Didi Chuxing, the largest ride-hailing service in China, plans to buy Uber China, the Chinese arm of the American ride-sharing giant, in a deal that values the new company at about $35 billion, according to two people with knowledge of the deal.
The merger is a great détente between the two companies, which for more than a year have been ruthlessly battling for market share in mainland China, spending tens of millions of dollars every month to attract riders and drivers.

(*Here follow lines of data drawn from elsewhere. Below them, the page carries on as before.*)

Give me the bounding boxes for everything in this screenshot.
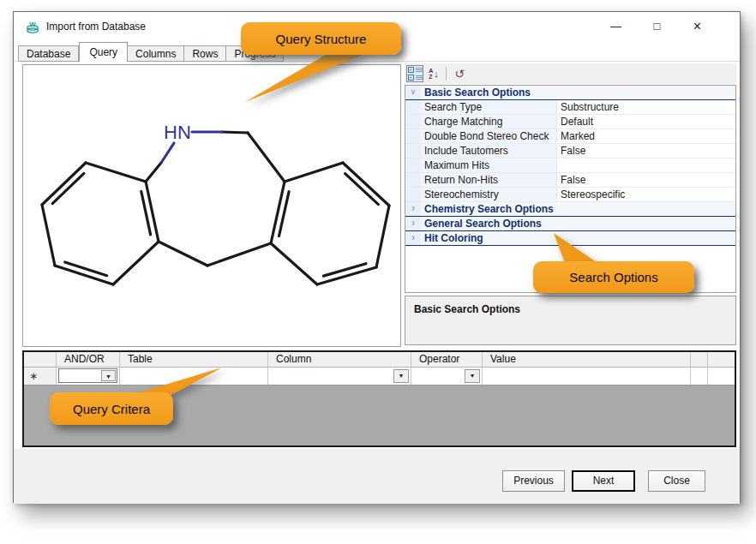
column-header-blank <box>24 352 57 367</box>
query-criteria-callout: Query Critera <box>50 392 173 425</box>
maximize-icon[interactable]: □ <box>638 12 676 40</box>
property-value[interactable]: Substructure <box>557 100 735 114</box>
property-row[interactable]: Return Non-HitsFalse <box>405 173 735 188</box>
chevron-right-icon[interactable]: › <box>405 231 421 245</box>
column-header-blank <box>691 352 708 367</box>
property-value[interactable] <box>557 158 735 172</box>
column-cell[interactable]: ▼ <box>268 368 411 385</box>
column-header-column: Column <box>268 352 411 367</box>
column-header-and-or: AND/OR <box>57 352 120 367</box>
property-group-basic-search-options[interactable]: ∨Basic Search Options <box>405 86 735 100</box>
property-name: Include Tautomers <box>421 144 557 158</box>
column-header-operator: Operator <box>411 352 483 367</box>
andor-cell[interactable]: ▼ <box>57 368 120 385</box>
chevron-down-icon[interactable]: ▼ <box>465 369 480 383</box>
screenshot-stage: W Import from Database — □ × DatabaseQue… <box>0 0 756 544</box>
property-row[interactable]: Charge MatchingDefault <box>405 115 735 129</box>
property-grid-rows: ∨Basic Search OptionsSearch TypeSubstruc… <box>405 86 735 246</box>
property-row[interactable]: StereochemistryStereospecific <box>405 188 735 202</box>
property-name: Charge Matching <box>421 115 557 129</box>
property-row[interactable]: Maximum Hits <box>405 158 735 173</box>
property-group-label: Chemistry Search Options <box>421 202 554 216</box>
window-title: Import from Database <box>46 12 146 41</box>
property-group-chemistry-search-options[interactable]: ›Chemistry Search Options <box>405 202 735 217</box>
value-cell[interactable] <box>483 368 691 385</box>
chevron-right-icon[interactable]: › <box>405 202 421 216</box>
property-group-label: Basic Search Options <box>421 86 531 99</box>
reset-icon[interactable]: ↺ <box>451 65 468 82</box>
property-value[interactable]: False <box>557 173 735 187</box>
property-name: Stereochemistry <box>421 188 557 201</box>
chevron-down-icon[interactable]: ∨ <box>405 86 421 99</box>
svg-text:W: W <box>29 21 36 28</box>
next-button[interactable]: Next <box>572 470 635 492</box>
chevron-right-icon[interactable]: › <box>405 217 421 230</box>
search-options-callout: Search Options <box>533 261 694 293</box>
column-header-value: Value <box>483 352 691 367</box>
categorized-icon[interactable]: + + <box>406 65 423 82</box>
property-row[interactable]: Double Bond Stereo CheckMarked <box>405 129 735 144</box>
property-group-label: General Search Options <box>421 217 542 230</box>
close-button[interactable]: Close <box>648 470 705 492</box>
tab-rows[interactable]: Rows <box>184 45 226 62</box>
row-selector-cell[interactable]: ∗ <box>24 368 57 385</box>
option-description-box: Basic Search Options <box>405 296 736 345</box>
property-value[interactable]: False <box>557 144 735 158</box>
tab-columns[interactable]: Columns <box>128 45 184 62</box>
toolbar-separator <box>446 67 447 81</box>
property-name: Double Bond Stereo Check <box>421 129 557 143</box>
app-icon: W <box>26 20 40 34</box>
property-name: Return Non-Hits <box>421 173 557 187</box>
property-name: Search Type <box>421 100 557 114</box>
options-toolbar: + + A Z ↓ ↺ <box>405 63 736 84</box>
chevron-down-icon[interactable]: ▼ <box>101 370 116 381</box>
property-name: Maximum Hits <box>421 158 557 172</box>
tab-database[interactable]: Database <box>18 45 79 62</box>
operator-cell[interactable]: ▼ <box>411 368 483 385</box>
property-row[interactable]: Search TypeSubstructure <box>405 100 735 115</box>
chevron-down-icon[interactable]: ▼ <box>393 369 409 383</box>
extra-cell[interactable] <box>691 368 708 385</box>
andor-combo[interactable]: ▼ <box>58 368 117 383</box>
close-icon[interactable]: × <box>678 12 717 40</box>
filler-cell[interactable] <box>708 368 735 385</box>
tab-query[interactable]: Query <box>79 42 128 62</box>
property-group-label: Hit Coloring <box>421 231 483 245</box>
svg-text:HN: HN <box>164 122 191 143</box>
previous-button[interactable]: Previous <box>502 470 565 492</box>
property-value[interactable]: Default <box>557 115 735 129</box>
property-value[interactable]: Marked <box>557 129 735 143</box>
query-structure-callout: Query Structure <box>241 22 401 55</box>
minimize-icon[interactable]: — <box>597 12 635 40</box>
property-value[interactable]: Stereospecific <box>557 188 735 201</box>
sort-az-icon[interactable]: A Z ↓ <box>425 65 442 82</box>
property-row[interactable]: Include TautomersFalse <box>405 144 735 158</box>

“Three years ago I traveled to China with a small group of people to see if we might be able to launch Uber there,” Travis Kalanick, Uber’s chief executive, said in a blog post shared with The New York Times that will be posted when the company officially announces the deal. “Most of the people we asked for advice thought we were naïve, crazy — or both.”
“However, as an entrepreneur, I’ve learned that being successful is about listening to your head as well as following your heart,” he wrote. “Uber and Didi Chuxing are investing billions of dollars in China and both have yet to turn a profit there.”
Under the terms of the deal, which was to be announced as soon as Tuesday, the new company’s estimated worth is a combination of Didi Chuxing’s $28 billion valuation, according to these people, who requested anonymity because the information had not yet been made public, along with Uber China’s $7 billion valuation. Investors in Uber China will receive a 20 percent stake in the new company.